By Dr Chris Blair, CEO of 21st Century
IN the unfolding narrative of South Africa’s economic landscape, the 2024 budget speech by Finance Minister Enoch Godongwana stands as a pivotal chapter, articulating a fiscal strategy meticulously designed to navigate the tumultuous waters of economic uncertainty without resorting to the imposition of onerous tax burdens. By electing to leverage the nation’s Gold & Foreign Exchange Contingency Reserve Account for significant funding, the strategy underscores a commitment to fiscal prudence whilst eschewing major tax hikes, a move that notably sustains the VAT, wealth tax, and levies on fuel and the Road Accident Fund at their current levels for an unprecedented third consecutive year.

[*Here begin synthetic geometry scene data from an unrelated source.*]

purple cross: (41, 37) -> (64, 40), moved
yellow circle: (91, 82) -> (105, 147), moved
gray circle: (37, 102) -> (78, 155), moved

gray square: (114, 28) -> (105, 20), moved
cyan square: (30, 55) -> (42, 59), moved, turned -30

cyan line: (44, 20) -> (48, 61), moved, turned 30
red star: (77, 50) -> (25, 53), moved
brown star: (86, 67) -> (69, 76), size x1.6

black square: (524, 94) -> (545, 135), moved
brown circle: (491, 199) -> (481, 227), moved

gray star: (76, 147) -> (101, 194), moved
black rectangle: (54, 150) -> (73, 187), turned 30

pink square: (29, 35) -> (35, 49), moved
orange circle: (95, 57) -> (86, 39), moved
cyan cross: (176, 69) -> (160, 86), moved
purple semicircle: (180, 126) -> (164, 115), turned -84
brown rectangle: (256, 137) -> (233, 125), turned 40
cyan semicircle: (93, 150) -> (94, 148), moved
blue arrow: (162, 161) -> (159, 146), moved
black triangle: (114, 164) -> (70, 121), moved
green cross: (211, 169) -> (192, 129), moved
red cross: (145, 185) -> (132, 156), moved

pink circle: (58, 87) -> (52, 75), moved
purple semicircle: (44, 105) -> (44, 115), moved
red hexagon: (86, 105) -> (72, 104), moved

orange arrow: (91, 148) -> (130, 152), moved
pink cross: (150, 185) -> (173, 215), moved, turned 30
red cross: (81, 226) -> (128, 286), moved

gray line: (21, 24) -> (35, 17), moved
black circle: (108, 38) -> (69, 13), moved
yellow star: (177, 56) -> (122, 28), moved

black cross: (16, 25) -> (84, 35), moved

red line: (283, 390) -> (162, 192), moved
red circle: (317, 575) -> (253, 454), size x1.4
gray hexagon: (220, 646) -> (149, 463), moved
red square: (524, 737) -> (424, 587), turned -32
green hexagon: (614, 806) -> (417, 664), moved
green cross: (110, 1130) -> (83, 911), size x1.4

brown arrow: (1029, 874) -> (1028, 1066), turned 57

This budget, with its tempered optimism, projects a gradual ascension in economic growth, from a modest 0.6% in 2023 to an anticipated 1.8% by 2026, alongside a promising reduction in consumer price inflation. The government’s fiscal blueprint envisages the attainment of a primary budget surplus, underpinned by strategic tax adjustments aimed at mitigating fiscal pressures, including the adoption of a global minimum corporate tax of at least 15% and fostering incentives for the burgeoning electric vehicle sector.
Yet, the essential question arises – what ramifications does this budget hold for the typical South African? The multifaceted implications of the budget reveal a tapestry of impacts. On one hand, the restraint of significant tax increments offers a semblance of relief amidst prevailing economic fluctuations, while on the other, the strategic utilisation of reserve funds to augment public sector wages in critical services heralds a reinforced allegiance to social expenditure.
Delving deeper into the individual impacts, the decision to maintain the current VAT rate alongside unchanged wealth tax and levies directly influences the cost of goods and services, thereby stabilising consumer expenses. However, the absence of adjustments in personal income tax tables to counter inflationary pressures ominously looms as a potential detriment to disposable incomes, heralding the phenomenon of “bracket creep” and the consequent erosion of real disposable income.